After her brief inspection, with no timepiece visible in the dark I counted the long watches of the night by the hoots of my old friend the owl, surely the most inaccurate clock any person ever had, but when I certained it was well past midnight, the witching hour as they say in books, I decided it safe to light my candle and take out the letter. I had been thinking of nothing else these long hours, as well you might imagine, for I had no idea what it might contain. Why should Hadleigh write to me? What could he possibly have to say? I unoptimisted about it, for I feared it would be but a lecture on grief and remorse, that I should read and dwell in my imagination less and get out into the world more.

Dear Florence,

I am leaving this letter for you because a special assignment takes me away from my post for a few weeks. I wanted to reassure you that I have not forgotten the business we discussed, although at the time we spoke I had severe doubts for your reason and, had I been a medical man, might have diagnosed a serious case of hysteria in you.
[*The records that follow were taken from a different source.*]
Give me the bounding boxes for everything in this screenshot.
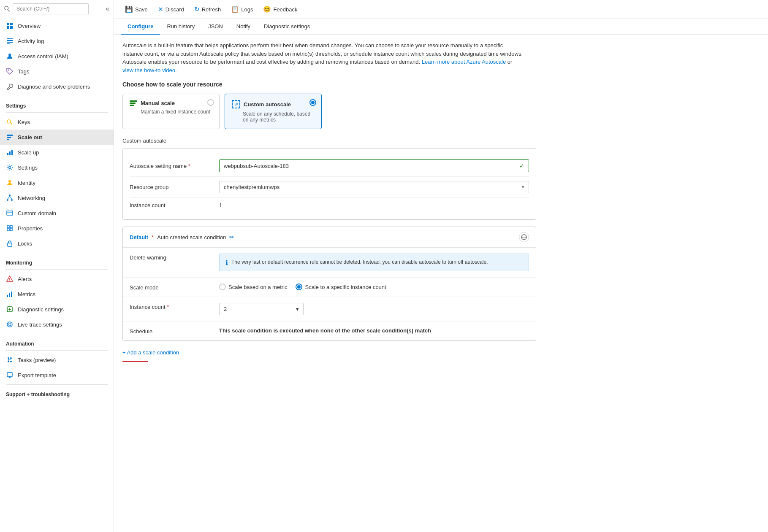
schedule-label: Schedule [130, 327, 214, 335]
sidebar-item-scale-out[interactable]: Scale out [0, 130, 114, 145]
delete-warning-label: Delete warning [130, 254, 214, 261]
diagnostic-icon [6, 305, 14, 313]
sidebar-item-live-trace[interactable]: Live trace settings [0, 317, 114, 332]
view-video-link[interactable]: view the how-to video [122, 67, 175, 73]
sidebar-item-activity-log[interactable]: Activity log [0, 33, 114, 49]
svg-point-41 [7, 322, 12, 327]
condition-instance-count-value[interactable]: 2 ▾ [219, 303, 529, 315]
save-button[interactable]: 💾 Save [121, 3, 152, 15]
sidebar-item-overview[interactable]: Overview [0, 18, 114, 33]
feedback-button[interactable]: 😊 Feedback [259, 3, 301, 15]
scale-mode-metric-option[interactable]: Scale based on a metric [219, 284, 287, 290]
svg-rect-30 [7, 229, 9, 231]
alert-icon [6, 275, 14, 283]
sidebar-item-diagnostic-settings[interactable]: Diagnostic settings [0, 302, 114, 317]
resource-group-value[interactable]: chenyltestpremiumwps ▾ [219, 181, 529, 193]
svg-rect-28 [7, 226, 9, 228]
manual-scale-header: Manual scale [130, 100, 212, 106]
sidebar-item-access-control[interactable]: Access control (IAM) [0, 49, 114, 64]
delete-warning-value: ℹ The very last or default recurrence ru… [219, 254, 529, 271]
condition-default-label: Default [130, 234, 148, 240]
manual-scale-radio[interactable] [207, 99, 214, 106]
condition-disable-button[interactable] [519, 232, 529, 242]
logs-button[interactable]: 📋 Logs [227, 3, 257, 15]
learn-more-link[interactable]: Learn more about Azure Autoscale [422, 59, 506, 65]
sidebar-item-tags[interactable]: Tags [0, 64, 114, 79]
sidebar-item-networking[interactable]: Networking [0, 190, 114, 205]
sidebar-collapse-button[interactable]: « [106, 5, 109, 13]
custom-autoscale-radio[interactable] [309, 99, 316, 106]
scale-mode-metric-radio[interactable] [219, 284, 226, 290]
sidebar-item-locks[interactable]: Locks [0, 236, 114, 251]
sidebar-item-label: Tasks (preview) [18, 357, 56, 363]
svg-rect-35 [7, 295, 8, 297]
condition-edit-icon[interactable]: ✏ [229, 234, 234, 240]
svg-rect-29 [10, 226, 12, 228]
sidebar-item-alerts[interactable]: Alerts [0, 271, 114, 286]
identity-icon [6, 179, 14, 186]
resource-group-select[interactable]: chenyltestpremiumwps ▾ [219, 181, 529, 193]
sidebar-item-custom-domain[interactable]: Custom domain [0, 205, 114, 221]
sidebar-item-label: Live trace settings [18, 321, 62, 328]
instance-count-value: 1 [219, 202, 529, 208]
sidebar-item-metrics[interactable]: Metrics [0, 286, 114, 302]
svg-rect-3 [10, 23, 13, 25]
scale-mode-instance-radio[interactable] [296, 284, 302, 290]
manual-scale-title: Manual scale [141, 100, 175, 106]
sidebar-item-identity[interactable]: Identity [0, 175, 114, 190]
sidebar-item-scale-up[interactable]: Scale up [0, 145, 114, 160]
custom-autoscale-card[interactable]: ↗ Custom autoscale Scale on any schedule… [225, 94, 322, 129]
info-icon: ℹ [225, 259, 228, 267]
sidebar-item-settings[interactable]: Settings [0, 160, 114, 175]
sidebar-search-input[interactable] [13, 3, 89, 14]
tag-icon [6, 68, 14, 75]
svg-point-23 [11, 199, 13, 201]
sidebar-item-label: Scale up [18, 149, 39, 156]
grid-icon [6, 22, 14, 30]
export-icon [6, 371, 14, 379]
sidebar-item-diagnose[interactable]: Diagnose and solve problems [0, 79, 114, 94]
sidebar-item-keys[interactable]: Keys [0, 114, 114, 130]
svg-rect-2 [7, 23, 9, 25]
lock-icon [6, 240, 14, 247]
svg-point-43 [8, 357, 9, 359]
list-icon [6, 37, 14, 45]
svg-point-21 [9, 194, 11, 196]
refresh-button[interactable]: ↻ Refresh [190, 3, 225, 15]
sidebar-item-label: Identity [18, 180, 35, 186]
scale-condition-panel: Default * Auto created scale condition ✏… [122, 227, 536, 341]
condition-instance-count-row: Instance count * 2 ▾ [123, 297, 536, 321]
tab-configure[interactable]: Configure [121, 19, 160, 35]
key-icon [6, 118, 14, 126]
tab-diagnostic-settings[interactable]: Diagnostic settings [257, 19, 317, 35]
sidebar-item-tasks[interactable]: Tasks (preview) [0, 352, 114, 367]
svg-point-20 [8, 180, 11, 183]
svg-rect-17 [9, 151, 11, 155]
autoscale-name-value[interactable]: webpubsub-Autoscale-183 ✓ [219, 159, 529, 172]
schedule-text: This scale condition is executed when no… [219, 327, 431, 334]
sidebar-item-label: Properties [18, 225, 43, 232]
svg-point-46 [10, 361, 12, 362]
svg-point-45 [8, 361, 9, 362]
toolbar: 💾 Save ✕ Discard ↻ Refresh 📋 Logs 😊 Feed… [114, 0, 768, 19]
scale-mode-instance-option[interactable]: Scale to a specific instance count [296, 284, 386, 290]
tab-json[interactable]: JSON [201, 19, 230, 35]
autoscale-name-select[interactable]: webpubsub-Autoscale-183 ✓ [219, 159, 529, 172]
svg-rect-6 [7, 38, 13, 39]
scale-mode-label: Scale mode [130, 284, 214, 291]
custom-autoscale-section-label: Custom autoscale [122, 138, 760, 144]
info-box: ℹ The very last or default recurrence ru… [219, 254, 529, 271]
tab-notify[interactable]: Notify [230, 19, 257, 35]
sidebar-item-export-template[interactable]: Export template [0, 367, 114, 383]
instance-count-select[interactable]: 2 ▾ [219, 303, 304, 315]
discard-button[interactable]: ✕ Discard [154, 3, 188, 15]
sidebar-item-properties[interactable]: Properties [0, 221, 114, 236]
instance-dropdown-icon: ▾ [296, 306, 299, 312]
add-scale-condition-button[interactable]: + Add a scale condition [122, 348, 179, 357]
manual-scale-card[interactable]: Manual scale Maintain a fixed instance c… [122, 94, 220, 129]
condition-instance-count-label: Instance count * [130, 303, 214, 310]
condition-header: Default * Auto created scale condition ✏ [123, 227, 536, 248]
tab-run-history[interactable]: Run history [160, 19, 201, 35]
svg-rect-16 [7, 153, 8, 155]
feedback-icon: 😊 [263, 5, 271, 13]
For that I now owe you an apology, because although I have to say your feelings about your governess are too fantastical for a sensible body to credit your suspicions, they may not be entirely without foundation. After my visit to you I made immediate contact with the agency that arranged Miss Taylor’s employment as your governess. The first thing that was somewhat strange was that she did not answer an advertisement for the post because they did not
place one, relying instead upon the teachers they had already on their books, although Miss Taylor was not one of those. Not only that, but when she contacted them, she was not looking for general employment, but asked specifically about the post at Blithe. The lady I spoke to formed the impression that Miss Taylor had contacted several other agencies as well, to see if the post was one they had been asked to fill. Unfortunately the agency was none too diligent in checking Miss Taylor out. They were so delighted to have someone who was ready to take the post without any haggling as to salary (your uncle, it seems is none too generous in that respect) or other conditions such as wishing to interview the children first and so on, and who moreover knew of the unfortunate circumstances under which the post had become vacant and who did not mind – it seems such accidents not uncommonly discourage many applicants – that they simply offered it to her.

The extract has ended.